■ **Input**
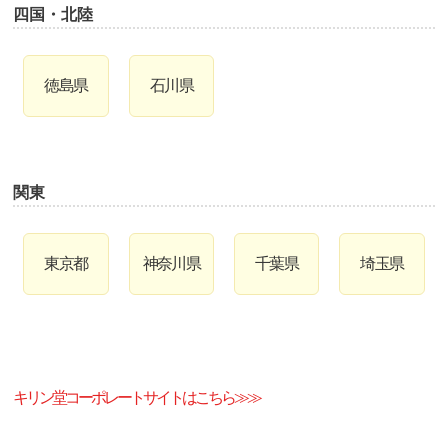
四国・北陸
徳島県
石川県
関東
東京都
神奈川県
千葉県
埼玉県
キリン堂コーポレートサイトはこちら≫≫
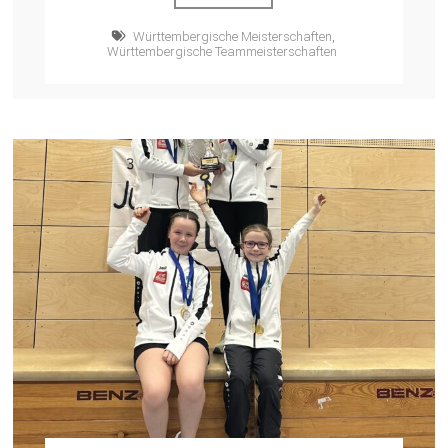
Württembergische Meisterschaften
,
Württembergische Teammeisterschaften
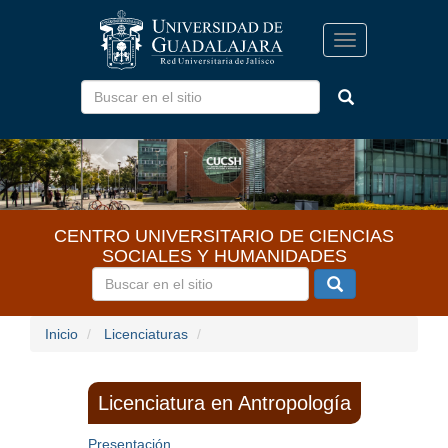
Pasar
al
Toggle
contenido
navigation
principal
CENTRO UNIVERSITARIO DE CIENCIAS
SOCIALES Y HUMANIDADES
Inicio
Licenciaturas
Licenciatura en Antropología
Presentación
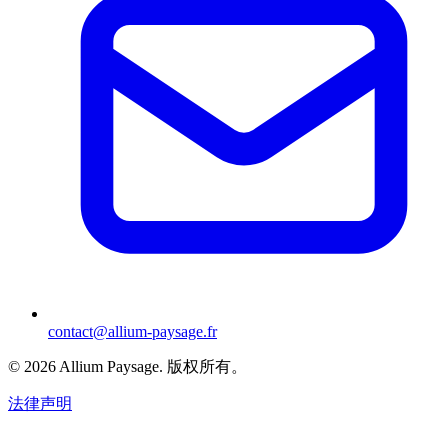
contact@allium-paysage.fr
©
2026
Allium Paysage.
版权所有。
法律声明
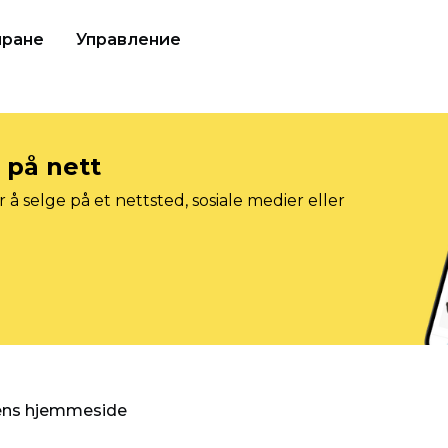
иране
Управление
e på nett
 å selge på et nettsted, sosiale medier eller
gens hjemmeside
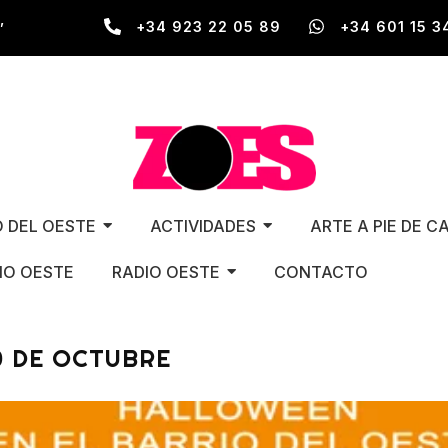
,
+34 923 22 05 89
+34 601 15 3
O DEL OESTE
ACTIVIDADES
ARTE A PIE DE C
O OESTE
RADIO OESTE
CONTACTO
0 DE OCTUBRE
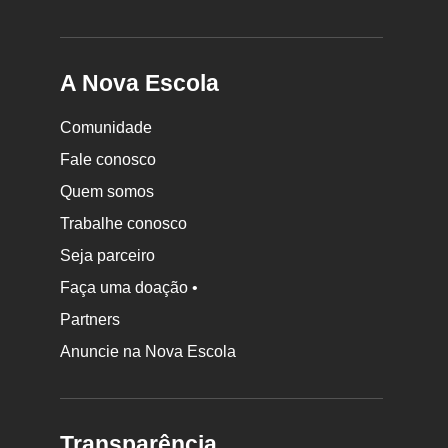
A Nova Escola
Comunidade
Fale conosco
Quem somos
Trabalhe conosco
Seja parceiro
Faça uma doação •
Partners
Anuncie na Nova Escola
Transparência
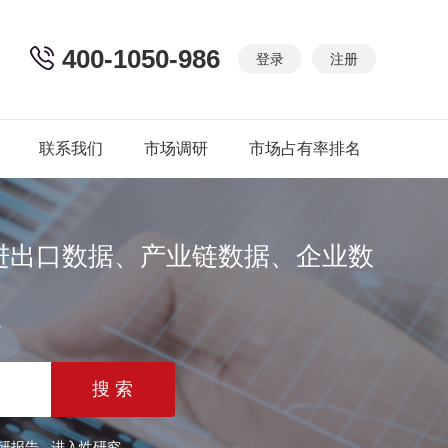
400-1050-986
登录
注册
联系我们
市场调研
市场占有率排名
进出口数据、产业链数据、企业数
篇
研报告
进入性研究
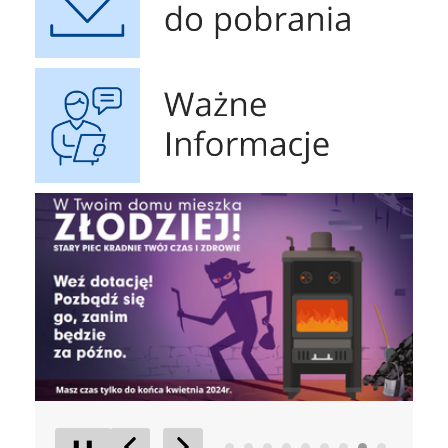
Ważne Informacje
czyste powietrze
Obrona 
❚❚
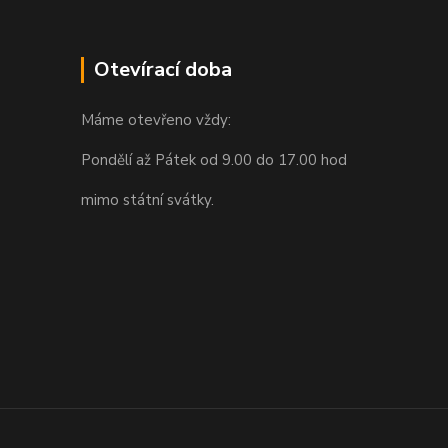
Otevírací doba
Máme otevřeno vždy:
Pondělí až Pátek od 9.00 do 17.00 hod
mimo státní svátky.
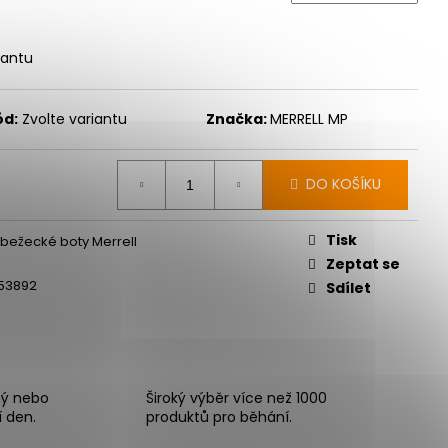
iantu
ód:
Zvolte variantu
Značka:
MERRELL MP
DO KOŠÍKU
Tisk
bežecké boty Merrell
Zeptat se
553892
Sdílet
ný nebo
Široký výběr více než 1000
í den.
produktů pro běhání.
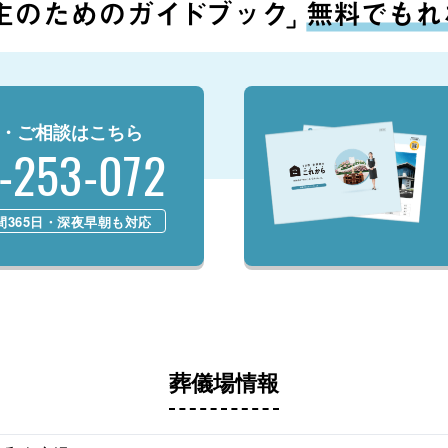
・ご相談はこちら
-253-072
時間365日・深夜早朝も対応
葬儀場情報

■ **Problem statement**
Copy the lines that hold the word "Nova". Take them from the records above.

■ **Completed exercise**
A Nova Escola
Anuncie na Nova Escola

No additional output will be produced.